ABOUT THIS EXERCISE
The output is the lines below from the one with "nous assurons le" through the one with "de 25 ciudades de Estados Unidos y", both included, printed exactly and with no other line.

TASK DATA
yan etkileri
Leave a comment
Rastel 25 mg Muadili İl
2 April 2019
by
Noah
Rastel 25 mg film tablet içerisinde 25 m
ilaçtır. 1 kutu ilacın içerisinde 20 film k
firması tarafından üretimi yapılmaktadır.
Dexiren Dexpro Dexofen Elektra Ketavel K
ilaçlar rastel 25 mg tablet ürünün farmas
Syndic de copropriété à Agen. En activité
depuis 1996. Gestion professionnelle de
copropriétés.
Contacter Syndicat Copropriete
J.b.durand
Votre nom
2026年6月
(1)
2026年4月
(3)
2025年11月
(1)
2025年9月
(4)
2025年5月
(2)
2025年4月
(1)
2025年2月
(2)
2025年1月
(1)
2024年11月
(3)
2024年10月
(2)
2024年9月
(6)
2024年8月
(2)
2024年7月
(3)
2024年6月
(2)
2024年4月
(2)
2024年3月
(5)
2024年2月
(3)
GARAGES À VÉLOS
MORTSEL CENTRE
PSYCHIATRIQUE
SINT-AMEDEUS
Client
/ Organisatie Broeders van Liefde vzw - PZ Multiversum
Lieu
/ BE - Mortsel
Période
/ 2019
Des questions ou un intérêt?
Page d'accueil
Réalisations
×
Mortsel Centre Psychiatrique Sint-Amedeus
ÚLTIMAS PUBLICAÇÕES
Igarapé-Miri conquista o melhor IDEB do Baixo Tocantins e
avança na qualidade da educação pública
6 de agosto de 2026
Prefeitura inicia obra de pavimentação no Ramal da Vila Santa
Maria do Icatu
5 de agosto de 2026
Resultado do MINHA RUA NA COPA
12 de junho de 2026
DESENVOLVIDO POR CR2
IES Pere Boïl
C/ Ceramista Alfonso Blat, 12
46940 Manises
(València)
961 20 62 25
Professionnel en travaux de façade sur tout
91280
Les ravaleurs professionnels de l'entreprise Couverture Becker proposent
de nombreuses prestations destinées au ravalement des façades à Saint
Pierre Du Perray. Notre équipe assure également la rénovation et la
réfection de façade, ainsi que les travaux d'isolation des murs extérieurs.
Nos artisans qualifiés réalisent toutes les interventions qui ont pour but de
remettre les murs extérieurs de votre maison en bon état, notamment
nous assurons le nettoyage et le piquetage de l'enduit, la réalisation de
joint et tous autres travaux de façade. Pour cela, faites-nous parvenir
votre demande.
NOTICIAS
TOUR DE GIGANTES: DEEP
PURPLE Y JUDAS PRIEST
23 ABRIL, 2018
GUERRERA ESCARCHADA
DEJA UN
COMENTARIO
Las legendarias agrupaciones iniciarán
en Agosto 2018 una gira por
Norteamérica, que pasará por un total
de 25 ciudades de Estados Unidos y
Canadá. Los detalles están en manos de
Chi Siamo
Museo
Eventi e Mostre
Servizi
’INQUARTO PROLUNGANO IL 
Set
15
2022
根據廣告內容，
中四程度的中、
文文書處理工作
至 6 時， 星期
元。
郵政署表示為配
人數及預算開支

ANSWER TO THE PROBLEM
nous assurons le nettoyage et le piquetage de l'enduit, la réalisation de
joint et tous autres travaux de façade. Pour cela, faites-nous parvenir
votre demande.
NOTICIAS
TOUR DE GIGANTES: DEEP
PURPLE Y JUDAS PRIEST
23 ABRIL, 2018
GUERRERA ESCARCHADA
DEJA UN
COMENTARIO
Las legendarias agrupaciones iniciarán
en Agosto 2018 una gira por
Norteamérica, que pasará por un total
de 25 ciudades de Estados Unidos y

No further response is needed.